Two camps quickly emerged. One thought the warm pairing of a gay, liberal comedian with a conservative, Republican president represented a moment of much-needed civility. The other side thought it amounted to a betrayal. President Bush, the latter argued, initiated endless wars, responded slowly to Hurricane Katrina, even advocated restricting LGBTQ rights, which would have affected Ms. DeGeneres directly. Two people so at odds politically, they said, should also be at odds socially.

For Ms. DeGeneres on this occasion, those differences didn’t matter. Echoing the golden rule on her talk show two days later, she argued against being kind to only those like-minded in political views. “Just because I don’t agree with someone on everything,” she said, “doesn’t mean that I’m not going to be friends with them.” Mr. Bush, she said, was her friend.

Many called Ms. DeGeneres’ monologue reductive, flip, and pharisaical. Saying Mr. Bush was a friend meant accepting his actions. There are some people, they argued, with whom we shouldn’t be friends.

The debate over Ms. DeGeneres and the former president embodies a larger question in American culture: How do we live with people whose opinions and actions are so different from ours? In a time when differences sometimes feel threatening, do we even interact at all?

Polls show much of the public thinks not, with many saying they’ve stopped talking to someone over political differences (50% for Democrats, 38% for Republicans, and 35% for independents). Activist groups, especially on college campuses, often argue over who even deserves a voice – sometimes turning to violence to suppress others.

A recent experiment suggests this intolerance can end. Organized by academics and consultants, a project called America in One Room gathered a representative sample of 523 voters in Dallas and staged a weekend of lectures and discussions. Participants of both parties, exposed to different viewpoints, abandoned their more extreme positions – Republicans on immigration and Democrats on the economy. At the end, all but 5% agreed they “learned a lot about people very different from me – about what they and their lives are like.”

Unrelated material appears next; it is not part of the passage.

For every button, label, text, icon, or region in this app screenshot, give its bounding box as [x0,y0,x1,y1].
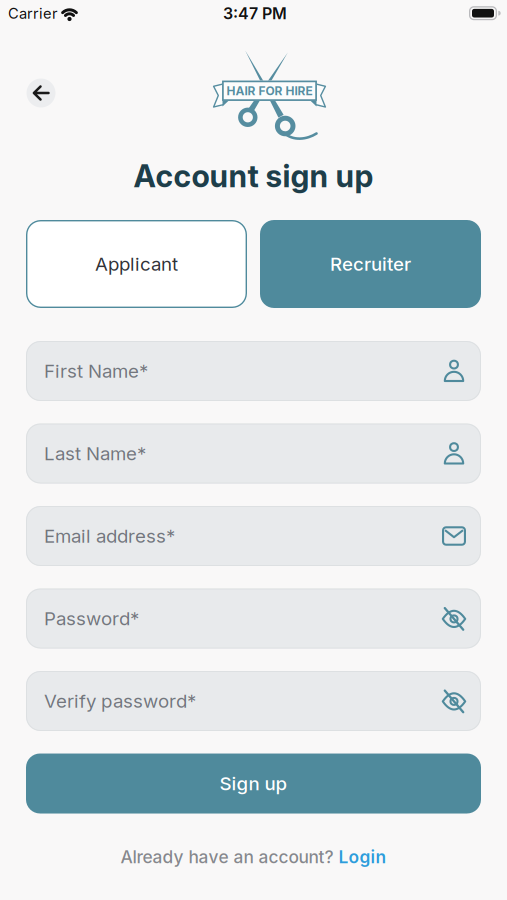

The cure to division, it turned out, was exposure.

There are elements of privilege involved in Ms. DeGeneres’ bonhomie with Mr. Bush, but that shouldn’t distract from research, like that of America in One Room, that shows spending time with people unlike you can create an overall good. Many have argued that the former president hasn’t apologized for what they see as past transgressions. But saying people are too far gone for our company suggests we don’t expect them to change in the first place.

Perhaps compassion and empathy, rather than ostracism, are better ways to change a mind. Maybe they can change what it means to be a “friend.”

At the start of World War II, Mahatma Gandhi wrote to Adolf Hitler, imploring him to end the fighting. At no point did he condone Hitler’s actions, calling them “monstrous and unbecoming of human dignity.” But that didn’t stop Gandhi from writing, separating evil acts from the person committing them. The letter never made it to Hitler, but if it had, he would have seen it addressed at the top: “Dear Friend.”